Grotto is a walking sim… but the extent of your walking takes you back and forth between two chambers of a cave, over and over. It’s a choice-driven narrative adventure… where you’re often unsure what the choice is, exactly, that you’re making. It’s a first-person action game… but the actions are throwing bones to hold a seance, smoking a pipe to commune with the dead, and gazing at the stars to form constellations and attempt to divine the future. Boiled down to its essence, Grotto is an FPS: a first-person soothsayer.
You are the soothsayer in question, a hermitic fortune teller who spends their days taking questions from a string of anthropomorphic animal visitors, and attempting to find answers using magical means. At first, these visits seem unrelated. Over time though, it becomes clear that your patrons belong to a nearby tribe in the midst of rising conflict. Each wants your advice for different decisions both minor and major. You will help villagers decide the fate of their own lives and the village as a whole.
What sets Grotto apart from other narrative driven games, though, is how murky the decision-making process is. Each session concludes with a patron asking you to present them a constellation—which you view through a hole in the cave roof and store for later as paintings on a wall—that will, in some way, speak to their condition. Present the scorpion constellation, for example, and it might communicate that they should sting their friends in the back. On the other hand, it might indicate that someone they trust is going to betray them.
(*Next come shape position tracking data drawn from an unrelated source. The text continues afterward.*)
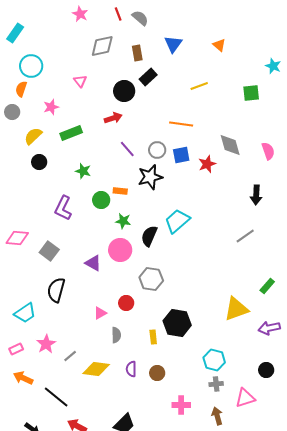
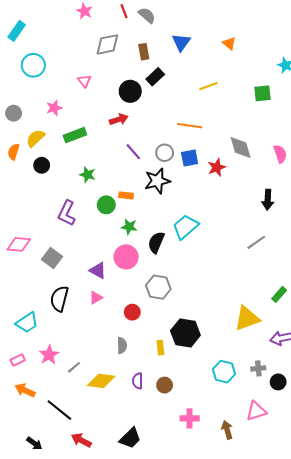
orange semicircle: (21, 89) -> (14, 152), moved
pink triangle: (100, 313) -> (96, 298), moved
gray cross: (216, 384) -> (258, 368), moved

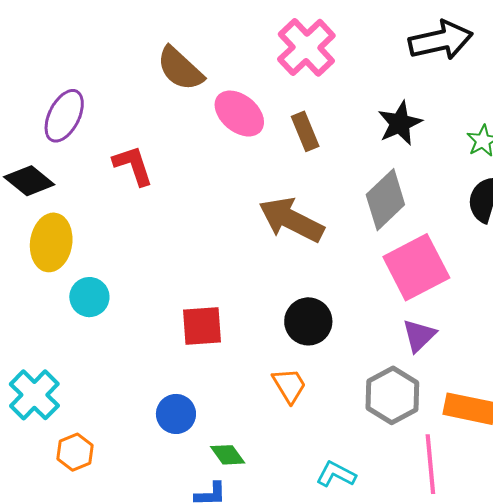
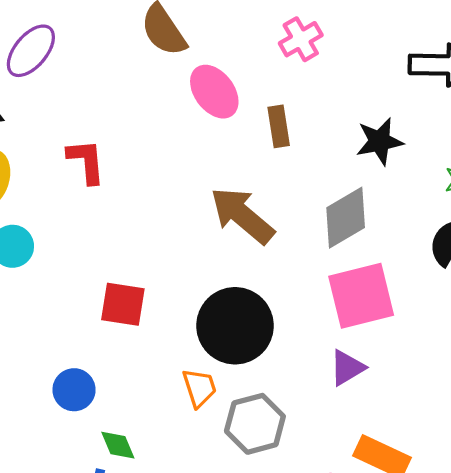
pink cross: (306, 47) -> (301, 39), size x0.7
red L-shape: (133, 165) -> (86, 161), moved
black circle: (308, 321) -> (235, 326), size x1.5
gray hexagon: (392, 395) -> (255, 424), moved

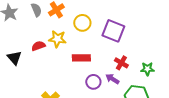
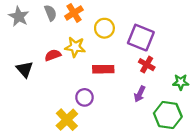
red cross: (121, 63) -> (147, 65), moved
purple arrow: (112, 79) -> (140, 94), turned -96
purple circle: (93, 82) -> (84, 97), moved

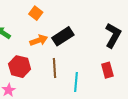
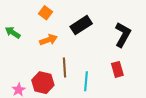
black rectangle: (63, 36) -> (81, 25), moved
red hexagon: (20, 67) -> (43, 83), moved

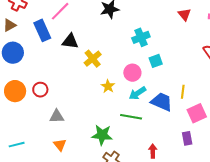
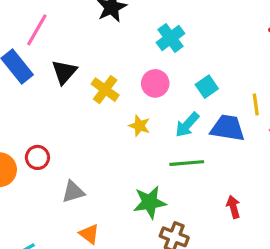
black triangle: (70, 41) -> (64, 72), turned -42
cyan square: (156, 61) -> (207, 87), moved
pink circle: (132, 73) -> (155, 83), moved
And that’s just one of many constellations which can all be interpreted in multiple different ways. Like I said, murky.
First-person advice giver
It’s interesting to describe the game this way from the vantage point of having completed it because while playing Grotto, it often feels overly simplistic and repetitive. But that’s because most of its mechanical depth is hidden beneath the incredibly stylised Darkest Dungeon-esque surface. As you play, the verbs at your disposal are simple. Wake up, walk to the next chamber where one of your patrons is waiting, talk to them, walk to the constellation wall and pick one, walk back to your patron, present the constellation, listen to their response. Repeat all those steps once more and it’s probably time to go to bed. Then, you do it all again.
Over time, the mechanics that I mentioned above get added to the mix. Before you select a constellation, you may want to seek the wisdom of the dead. But, functionally, these are a hint system—sometimes reliable, sometimes not—more than mechanics in their own right. So, that leaves picking constellations. You go to the wall. You look at the dozen-plus constellations. You read the mythopoetic descriptions that accompany them. You choose one and hope for the best. This is Grotto at its most complex and yet, it isn’t that complex.
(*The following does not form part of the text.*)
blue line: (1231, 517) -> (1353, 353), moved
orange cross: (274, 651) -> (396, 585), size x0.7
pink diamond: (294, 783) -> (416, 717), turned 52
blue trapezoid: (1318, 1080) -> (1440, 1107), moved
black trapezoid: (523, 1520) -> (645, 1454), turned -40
What keeps the game engaging over the course of a playthrough is the depth of the storytelling on display, and how strangely removed you are from your interactions. I don’t think I’ve ever played a game where the consequences of my actions were entirely related to me secondhand.
But that’s the approach Grotto takes, and it’s fascinating to hear how villagers following your advice (or misinterpreting it) plays out. Though the process of playing it can occasionally drift into tedium, it’s worth working through the repetition to see the game to its eventual conclusion. In Grotto your choices matter. But they matter in the same way your choices matter in the real world: in ways you can’t see in the moment and may never see at all.